Top of Data to use
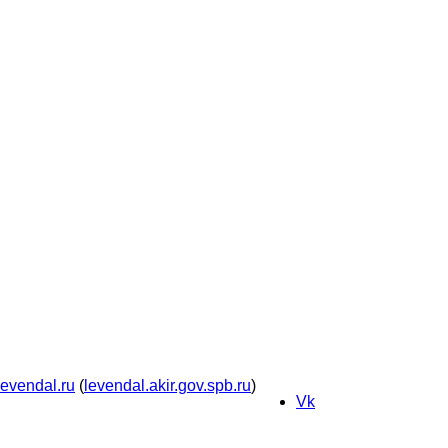
levendal.ru
(
levendal.akir.gov.spb.ru
)
Vk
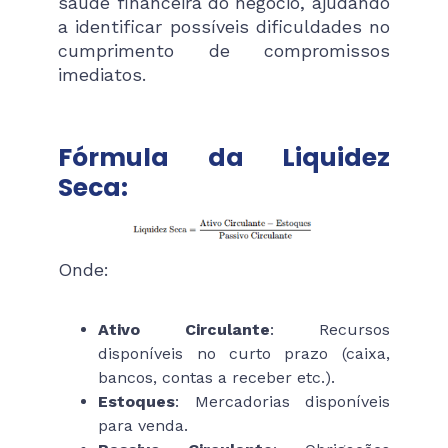
saúde financeira do negócio, ajudando
a identificar possíveis dificuldades no
cumprimento de compromissos
imediatos.
Fórmula da Liquidez
Seca:
Onde:
Ativo Circulante
: Recursos
disponíveis no curto prazo (caixa,
bancos, contas a receber etc.).
Estoques
: Mercadorias disponíveis
para venda.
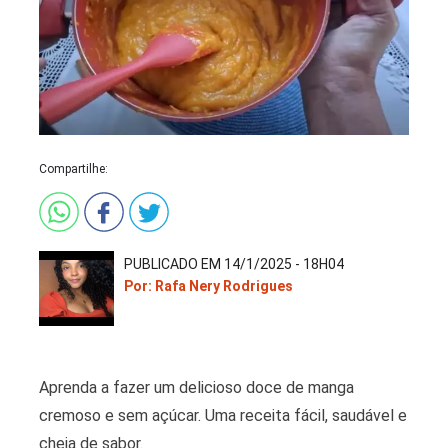
Compartilhe:
PUBLICADO EM 14/1/2025 - 18H04
Por: Rafa Nery Rodrigues
Aprenda a fazer um delicioso doce de manga
cremoso e sem açúcar. Uma receita fácil, saudável e
cheia de sabor.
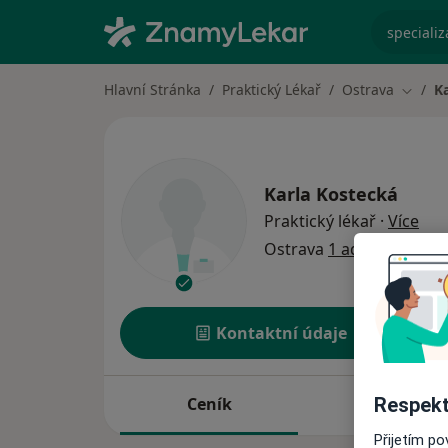
specializ
Hlavní Stránka
Praktický Lékař
Ostrava
K
Změna
Karla Kostecká
o sp
Praktický lékař
·
Více
Ostrava
1 adresa
Kontaktní údaje
Respekt
Ceník
Adresy
Přijetím p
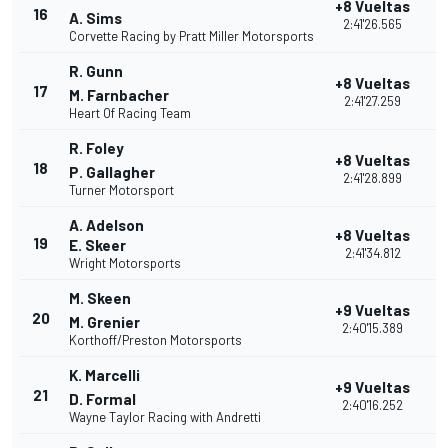
+8 Vueltas
16
A. Sims
2:41'26.565
Corvette Racing by Pratt Miller Motorsports
R. Gunn
+8 Vueltas
17
M. Farnbacher
2:41'27.259
Heart Of Racing Team
R. Foley
+8 Vueltas
18
P. Gallagher
2:41'28.899
Turner Motorsport
A. Adelson
+8 Vueltas
19
E. Skeer
2:41'34.812
Wright Motorsports
M. Skeen
+9 Vueltas
20
M. Grenier
2:40'15.389
Korthoff/Preston Motorsports
K. Marcelli
+9 Vueltas
21
D. Formal
2:40'16.252
Wayne Taylor Racing with Andretti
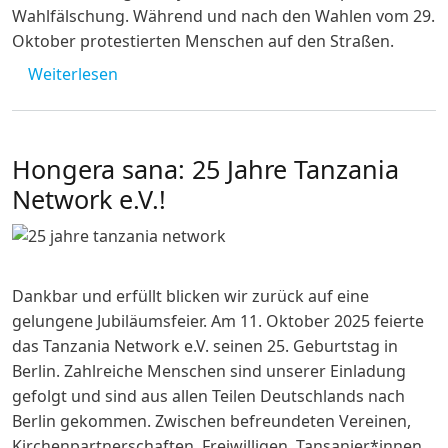
Wahlfälschung. Während und nach den Wahlen vom 29.
Oktober protestierten Menschen auf den Straßen.
über Presseschau: Wahlen in Tansania
Weiterlesen
Hongera sana: 25 Jahre Tanzania
Network e.V.!
Dankbar und erfüllt blicken wir zurück auf eine
gelungene Jubiläumsfeier. Am 11. Oktober 2025 feierte
das Tanzania Network e.V. seinen 25. Geburtstag in
Berlin. Zahlreiche Menschen sind unserer Einladung
gefolgt und sind aus allen Teilen Deutschlands nach
Berlin gekommen. Zwischen befreundeten Vereinen,
Kirchenpartnerschaften, Freiwilligen, Tansanier*innen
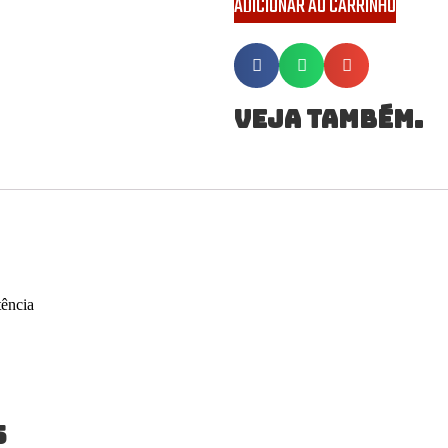
ADICIONAR AO CARRINHO
Veja também.
tência
S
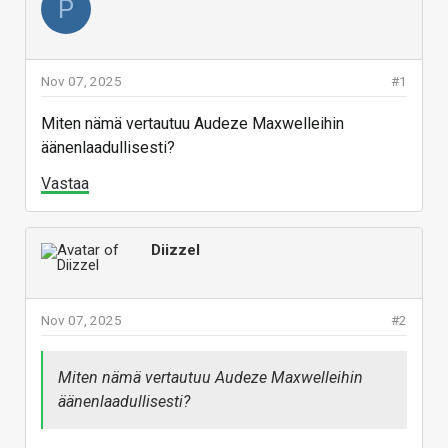
P
Nov 07, 2025
#1
Miten nämä vertautuu Audeze Maxwelleihin
äänenlaadullisesti?
Vastaa
Diizzel
Nov 07, 2025
#2
Miten nämä vertautuu Audeze Maxwelleihin
äänenlaadullisesti?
Bottom of Data to use
▸ Problem to solve
When you reach an image, pass over it, and retype all other material exactly.

▸ Result of this task
levendal.ru
(
levendal.akir.gov.spb.ru
)
Vk
saúde financeira do negócio, ajudando
a identificar possíveis dificuldades no
cumprimento de compromissos
imediatos.
Fórmula da Liquidez
Seca:
Onde:
Ativo Circulante
: Recursos
disponíveis no curto prazo (caixa,
bancos, contas a receber etc.).
Estoques
: Mercadorias disponíveis
para venda.
Compartilhe:
PUBLICADO EM 14/1/2025 - 18H04
Por: Rafa Nery Rodrigues
Aprenda a fazer um delicioso doce de manga
cremoso e sem açúcar. Uma receita fácil, saudável e
cheia de sabor.
specializ
Hlavní Stránka
Praktický Lékař
Ostrava
K
Změna
Karla Kostecká
o sp
Praktický lékař
·
Více
Ostrava
1 adresa
Kontaktní údaje
Respekt
Ceník
Adresy
Přijetím p
+8 Vueltas
16
A. Sims
2:41'26.565
Corvette Racing by Pratt Miller Motorsports
R. Gunn
+8 Vueltas
17
M. Farnbacher
2:41'27.259
Heart Of Racing Team
R. Foley
+8 Vueltas
18
P. Gallagher
2:41'28.899
Turner Motorsport
A. Adelson
+8 Vueltas
19
E. Skeer
2:41'34.812
Wright Motorsports
M. Skeen
+9 Vueltas
20
M. Grenier
2:40'15.389
Korthoff/Preston Motorsports
K. Marcelli
+9 Vueltas
21
D. Formal
2:40'16.252
Wayne Taylor Racing with Andretti
Wahlfälschung. Während und nach den Wahlen vom 29.
Oktober protestierten Menschen auf den Straßen.
über Presseschau: Wahlen in Tansania
Weiterlesen
Hongera sana: 25 Jahre Tanzania
Network e.V.!
Dankbar und erfüllt blicken wir zurück auf eine
gelungene Jubiläumsfeier. Am 11. Oktober 2025 feierte
das Tanzania Network e.V. seinen 25. Geburtstag in
Berlin. Zahlreiche Menschen sind unserer Einladung
gefolgt und sind aus allen Teilen Deutschlands nach
Berlin gekommen. Zwischen befreundeten Vereinen,
Kirchenpartnerschaften, Freiwilligen, Tansanier*innen
ADICIONAR AO CARRINHO
Veja também.
tência
S
P
Nov 07, 2025
#1
Miten nämä vertautuu Audeze Maxwelleihin
äänenlaadullisesti?
Vastaa
Diizzel
Nov 07, 2025
#2
Miten nämä vertautuu Audeze Maxwelleihin
äänenlaadullisesti?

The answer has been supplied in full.